PROMPT :: In the records below, pick out all lines containing the word "DRIVEN".

Bounding box prediction data ::
──────────

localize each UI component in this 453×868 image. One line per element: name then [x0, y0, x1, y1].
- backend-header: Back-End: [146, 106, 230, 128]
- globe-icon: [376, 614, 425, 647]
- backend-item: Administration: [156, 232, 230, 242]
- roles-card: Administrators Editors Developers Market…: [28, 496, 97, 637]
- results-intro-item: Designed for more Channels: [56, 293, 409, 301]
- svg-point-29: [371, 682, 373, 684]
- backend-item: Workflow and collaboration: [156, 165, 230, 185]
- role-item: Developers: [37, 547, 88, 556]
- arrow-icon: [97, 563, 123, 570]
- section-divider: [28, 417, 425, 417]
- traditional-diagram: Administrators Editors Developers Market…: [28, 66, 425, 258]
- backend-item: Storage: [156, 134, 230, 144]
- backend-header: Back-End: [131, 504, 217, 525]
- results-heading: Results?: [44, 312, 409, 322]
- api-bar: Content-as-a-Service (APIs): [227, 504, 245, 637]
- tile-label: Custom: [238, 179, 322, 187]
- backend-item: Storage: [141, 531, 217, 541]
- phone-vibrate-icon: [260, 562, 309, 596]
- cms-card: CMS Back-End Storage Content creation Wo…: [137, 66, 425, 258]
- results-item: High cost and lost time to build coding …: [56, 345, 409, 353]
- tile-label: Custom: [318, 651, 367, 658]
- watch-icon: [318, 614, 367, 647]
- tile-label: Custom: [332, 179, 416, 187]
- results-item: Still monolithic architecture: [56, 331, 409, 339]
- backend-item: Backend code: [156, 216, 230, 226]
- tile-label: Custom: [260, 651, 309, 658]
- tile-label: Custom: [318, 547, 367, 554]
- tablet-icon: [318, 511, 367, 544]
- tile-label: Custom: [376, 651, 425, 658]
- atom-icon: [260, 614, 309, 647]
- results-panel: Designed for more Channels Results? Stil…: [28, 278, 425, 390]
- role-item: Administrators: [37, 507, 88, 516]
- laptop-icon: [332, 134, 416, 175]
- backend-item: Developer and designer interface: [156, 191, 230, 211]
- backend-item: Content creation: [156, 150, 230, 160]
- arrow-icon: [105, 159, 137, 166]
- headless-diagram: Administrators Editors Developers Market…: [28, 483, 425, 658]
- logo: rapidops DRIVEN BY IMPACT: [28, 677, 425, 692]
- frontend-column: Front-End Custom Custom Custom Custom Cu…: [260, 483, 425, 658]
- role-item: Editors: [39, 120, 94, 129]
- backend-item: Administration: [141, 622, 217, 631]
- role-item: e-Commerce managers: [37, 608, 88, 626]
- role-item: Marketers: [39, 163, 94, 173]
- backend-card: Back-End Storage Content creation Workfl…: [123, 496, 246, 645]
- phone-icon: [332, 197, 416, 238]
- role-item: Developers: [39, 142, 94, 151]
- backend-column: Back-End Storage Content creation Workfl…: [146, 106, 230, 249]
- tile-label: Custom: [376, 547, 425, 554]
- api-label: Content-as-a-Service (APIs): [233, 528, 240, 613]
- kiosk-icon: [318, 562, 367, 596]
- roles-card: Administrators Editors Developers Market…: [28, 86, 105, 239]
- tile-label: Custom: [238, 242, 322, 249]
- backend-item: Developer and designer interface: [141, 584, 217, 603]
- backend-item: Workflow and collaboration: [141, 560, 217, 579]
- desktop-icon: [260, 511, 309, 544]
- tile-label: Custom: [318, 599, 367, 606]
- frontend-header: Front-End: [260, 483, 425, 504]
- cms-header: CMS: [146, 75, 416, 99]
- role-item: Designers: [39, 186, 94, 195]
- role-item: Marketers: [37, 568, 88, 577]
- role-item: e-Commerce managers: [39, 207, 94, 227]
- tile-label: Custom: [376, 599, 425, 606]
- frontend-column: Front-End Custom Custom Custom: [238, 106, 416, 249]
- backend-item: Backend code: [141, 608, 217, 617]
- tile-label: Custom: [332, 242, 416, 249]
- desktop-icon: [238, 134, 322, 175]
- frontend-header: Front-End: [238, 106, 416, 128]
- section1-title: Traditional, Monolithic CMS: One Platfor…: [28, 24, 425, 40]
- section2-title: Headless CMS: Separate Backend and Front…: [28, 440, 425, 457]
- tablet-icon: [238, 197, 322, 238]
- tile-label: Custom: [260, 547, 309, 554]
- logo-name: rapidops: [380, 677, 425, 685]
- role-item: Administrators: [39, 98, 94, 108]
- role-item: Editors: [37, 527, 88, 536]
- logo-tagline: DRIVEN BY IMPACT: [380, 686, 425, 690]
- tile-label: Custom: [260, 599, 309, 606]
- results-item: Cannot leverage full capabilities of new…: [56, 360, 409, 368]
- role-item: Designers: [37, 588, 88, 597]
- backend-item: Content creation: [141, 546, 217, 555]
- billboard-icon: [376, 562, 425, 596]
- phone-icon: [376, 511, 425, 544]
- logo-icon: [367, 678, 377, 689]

──────────

ANSWER BELOW ::
- logo: rapidops DRIVEN BY IMPACT: [28, 677, 425, 692]
- logo-tagline: DRIVEN BY IMPACT: [380, 686, 425, 690]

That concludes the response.